Tra i destinatari del provvedimento anche Sebastiano Ercolano, 20 anni, appartenente alla storica famiglia ‘Santapaola Ercolano”, che sarebbe stato uno degli ideatori e organizzatori dell’omicidio bloccato dai militari dell’Arma. Il gip ha disposto la custodia cautelare in carcere per tutti gli indagati. I fermati sono Salvatore Assinnata, nato a Catania il 15.09.1972; Giuseppe Cultraro, nato a Catania il 7.4.1980; Sebastiano Ercolano, nato a Catania il 10.4.2003; Davide Enrico Finocchiaro, nato a Catania il 7.11.1985; Salvatore Finocchiaro nato a Catania il 10.3.1975; Salvatore Pietro Gagliano, nato a Catania il 3.8.1997; Salvatore Poidomani, nato a Catania il 16.8.1971; Antonino Razza, nato a Catania il 4.3.1988; Samuele Romeo, nato a Paternò il 14.3.1999. Dalle indagini è emerso che il delitto era la ‘risposta’ alla sparatoria della sera del 21 ottobre 2023 nel quartiere San Cristoforo, quando Pietro Salvatore Gagliano, 26 anni, indicato come appartenente al clan Cappello-Bonaccorsi, avrebbe esploso quattro colpi di arma da fuoco contro appartenenti alla famiglia di “Cosa Nostra”. Due degli obiettivi, rimasti illesi, avrebbero deciso di vendicarsi, nonostante indicazioni di segno contrario provenienti da altri esponenti della stessa cosca.

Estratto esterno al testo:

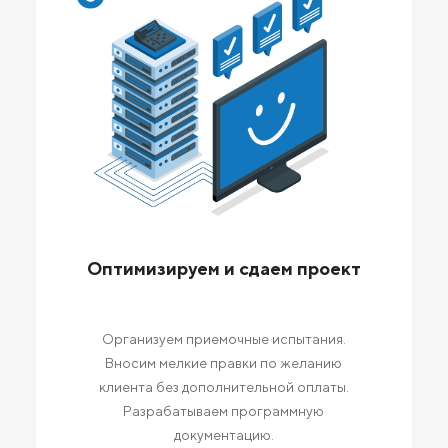
Оптимизируем и сдаем проект
Организуем приемочные испытания.
Вносим мелкие правки по желанию
клиента без дополнительной оплаты.
Разрабатываем программную
документацию.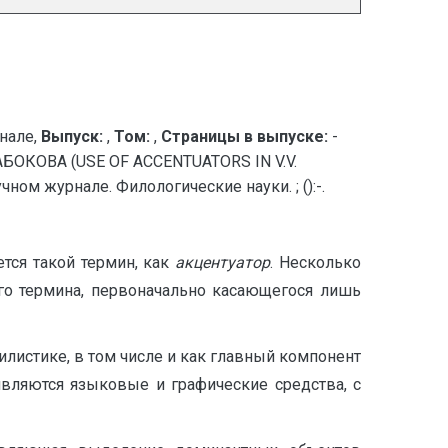
нале,
Выпуск:
,
Том:
,
Страницы в выпуске:
-
КОВА (USE OF ACCENTUATORS IN V.V.
м журнале. Филологические науки. ; ():-.
ется такой термин, как
акцентуатор
. Несколько
го термина, первоначально касающегося лишь
илистике, в том числе и как главный компонент
являются языковые и графические средства, с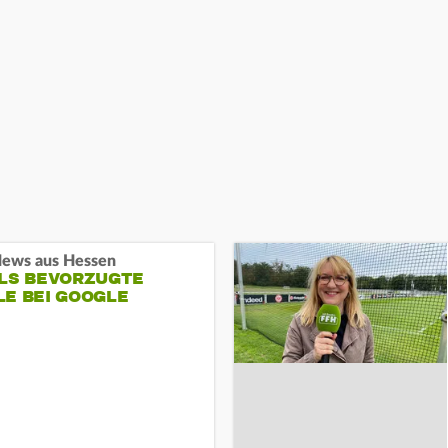
ews aus Hessen
ALS BEVORZUGTE
LE BEI GOOGLE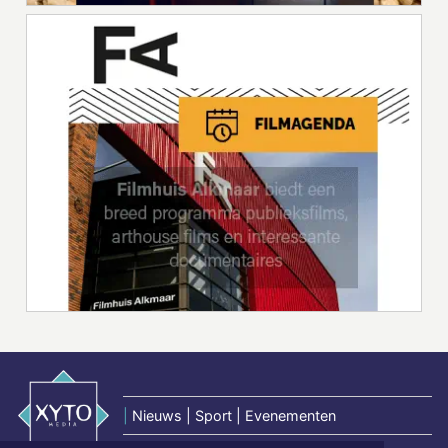
|
Nieuws | Sport | Evenementen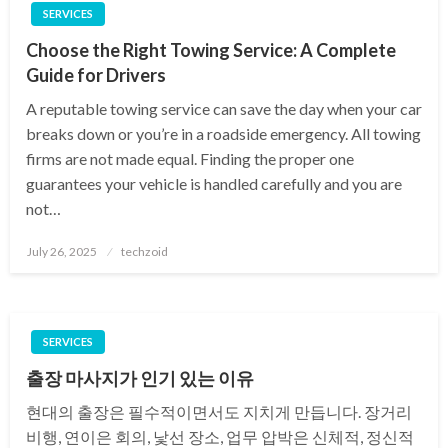
SERVICES
Choose the Right Towing Service: A Complete
Guide for Drivers
A reputable towing service can save the day when your car
breaks down or you’re in a roadside emergency. All towing
firms are not made equal. Finding the proper one
guarantees your vehicle is handled carefully and you are
not…
Posted
July 26, 2025
techzoid
on
SERVICES
출장 마사지가 인기 있는 이유
현대의 출장은 필수적이면서도 지치게 만듭니다. 장거리
비행, 연이은 회의, 낯선 장소, 업무 압박은 신체적, 정신적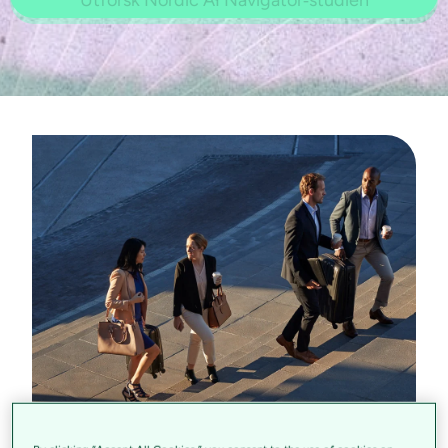
Ledige stillinger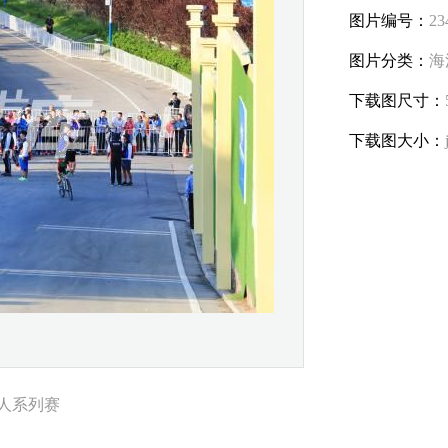
图片编号：
23
图片分类：
海
下载图尺寸：
下载图大小：
铁人系列赛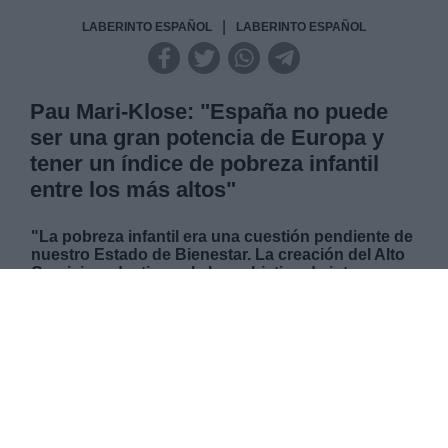
|
LABERINTO ESPAÑOL
LABERINTO ESPAÑOL
Pau Mari-Klose: "España no puede
ser una gran potencia de Europa y
tener un índice de pobreza infantil
entre los más altos"
"La pobreza infantil era una cuestión pendiente de
nuestro Estado de Bienestar. La creación del Alto
Comisionado, tiene el claro objetivo de integrar y
ayudar a las diferentes Administraciones para
desarrollar políticas que palien las necesidades de
la infancia"
, es una de las primeras cosas que
Pau
Marí-Klose
nos dice en su despacho mientras se
desgrana una interesantísima entrevista sobre la
extremada situación de vulnerabilidad que en España
padece no solo la infancia, sino la adolescencia.
Supone problemas de malnutrición, de escolaridad,
de vivienda y energía, por supuesto de oportunidades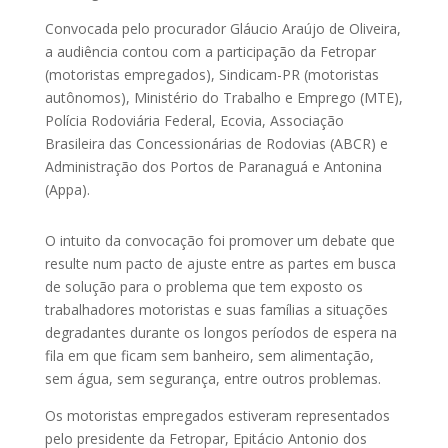
Convocada pelo procurador Gláucio Araújo de Oliveira,
a audiência contou com a participação da Fetropar
(motoristas empregados), Sindicam-PR (motoristas
autônomos), Ministério do Trabalho e Emprego (MTE),
Polícia Rodoviária Federal, Ecovia, Associação
Brasileira das Concessionárias de Rodovias (ABCR) e
Administração dos Portos de Paranaguá e Antonina
(Appa).
O intuito da convocação foi promover um debate que
resulte num pacto de ajuste entre as partes em busca
de solução para o problema que tem exposto os
trabalhadores motoristas e suas famílias a situações
degradantes durante os longos períodos de espera na
fila em que ficam sem banheiro, sem alimentação,
sem água, sem segurança, entre outros problemas.
Os motoristas empregados estiveram representados
pelo presidente da Fetropar, Epitácio Antonio dos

Secondo quanto emerso dalle indagini, Sebastiano Ercolano, “per lavare l’onta subita e riaffermare la ‘credibilità’ della famiglia di Cosa Nostra etnea”, avrebbe “ideato e organizzato” l’omicidio effettuando anche “un sopralluogo nel luogo dove si nascondeva Gagliano” per “valutare in prima persona il miglior modus operandi che avrebbe garantito agli esecutori materiali” di poterlo “uccidere, fuggire, eliminare tracce di residui di arma da sparo e quindi recarsi in un locale notturno in modo da precostituirsi un alibi”. Al centro dell’inchiesta coordinata dalla Procura Distrettuale le indagini, con intercettazioni, condotte dai Carabinieri del nucleo Investigativo del comando provinciale di Catania e avviate nel maggio dello scorso anno. Durante il periodo delle investigazioni i militari dell’Arma hanno sequestrato armi, munizioni e sei chilogrammi di marijuana e un chilogrammo di cocaina.